Pelo lado da mais velha, a Agustina, já desde pequena se masturbava com frequência. Depois vieram os namorados, só alguns, mas ela já tinha bastante experiência com sexo, depois de transar várias vezes, embora não muitas, com os namorados dela.
Com tudo o que ela começou a ensinar sobre sexo para os irmãos, logo percebeu que fazer essas coisas com eles gerava um tesão especial nela. Por ser tão proibido, por ser tão malvisto pela sociedade, por ser tão obscuro… ela notava na situação algo muito prazeroso.
O irmãozinho dela, por apoiá-la Sobre a roupa, mostrar a pica, ou pegar na teta dela, deixava ela muito mais molhada do que o namorado. Fazia muito tempo que ela não ficava tantos dias tão tesuda, talvez desde a adolescência. Molhar as calcinhas fio-dental do jeito que tava molhando, fazia tempo que não acontecia. Ela tinha descoberto uma sensação nova, brincar com os irmãos de coisas proibidas, isso matava ela de tesão e prazer.
Adorava quando o irmão pedia a calcinha fio-dental dela, ficava toda molhada pra ele, nem quando transava com o namorado ficava tão molhada.

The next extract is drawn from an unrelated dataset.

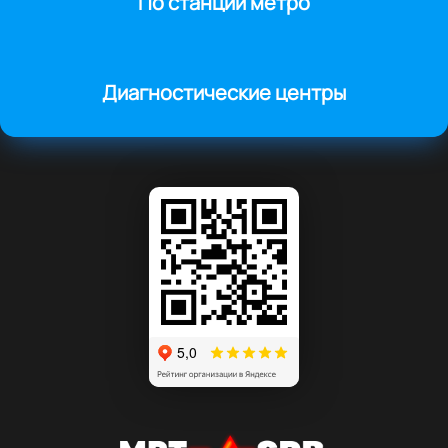
По станции метро
Диагностические центры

E pra piorar, com o Javier, o namorado, a coisa não tava lá essas coisas. Ela amava ele, mas na hora do sexo, não encaixava tão bem. Agustina nunca ficava satisfeita depois de transar com o namorado. Ele gozava rápido e dormia, enquanto ela ficava toda tesuda. Às vezes nem isso, transava por obrigação e quase não ficava molhada.
Agora ela percebia que com o irmão, e com a Florcha, a situação era completamente diferente. Sentir a buceta bem melada era algo que ela queria sentir todo dia. E com a situação com o Martín e a irmã dela, isso era possível.

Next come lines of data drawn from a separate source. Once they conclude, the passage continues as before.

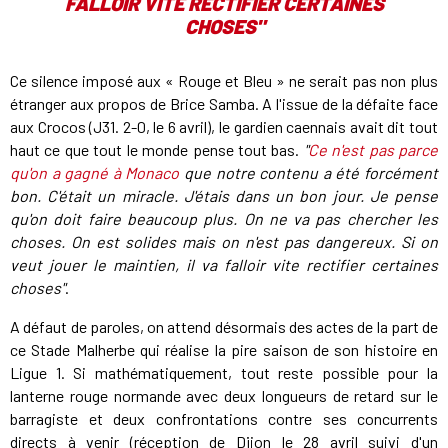
FALLOIR VITE RECTIFIER CERTAINES
CHOSES"
Ce silence imposé aux « Rouge et Bleu » ne serait pas non plus
étranger aux propos de Brice Samba. A l'issue de la défaite face
aux Crocos (J31. 2-0, le 6 avril), le gardien caennais avait dit tout
haut ce que tout le monde pense tout bas.
"
Ce n'est pas parce
qu'on a gagné à Monaco
que notre contenu a été forcément
bon. C'était un miracle. J'étais dans un bon jour. Je pense
qu'on doit faire beaucoup plus. On ne va pas chercher les
choses. On est solides mais on n'est pas dangereux. Si on
veut jouer le maintien, il va falloir vite rectifier certaines
choses"
.
A défaut de paroles, on attend désormais des actes de la part de
ce Stade Malherbe qui réalise la pire saison de son histoire en
Ligue 1. Si mathématiquement, tout reste possible pour la
lanterne rouge normande avec deux longueurs de retard sur le
barragiste et deux confrontations contre ses concurrents
directs à venir (réception de Dijon le 28 avril suivi d'un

Mas tinha uma coisa que as duas compartilhavam: o mesmo sentimento. As duas sabiam que tinham passado dos limites, que uma garota não devia fazer essas coisas com o irmão, que não era ético, que era imoral. Uma coisa que seria impossível de explicar pra uma mulher decente.
Fazer todas essas putarias com o irmão mais novo tinha revolucionado elas sexualmente, estavam mais punheteiras do que nunca, mas o lado racional pedia juízo, e ter feito essas coisas era quase inadmissível, mas elas não conseguiam se segurar.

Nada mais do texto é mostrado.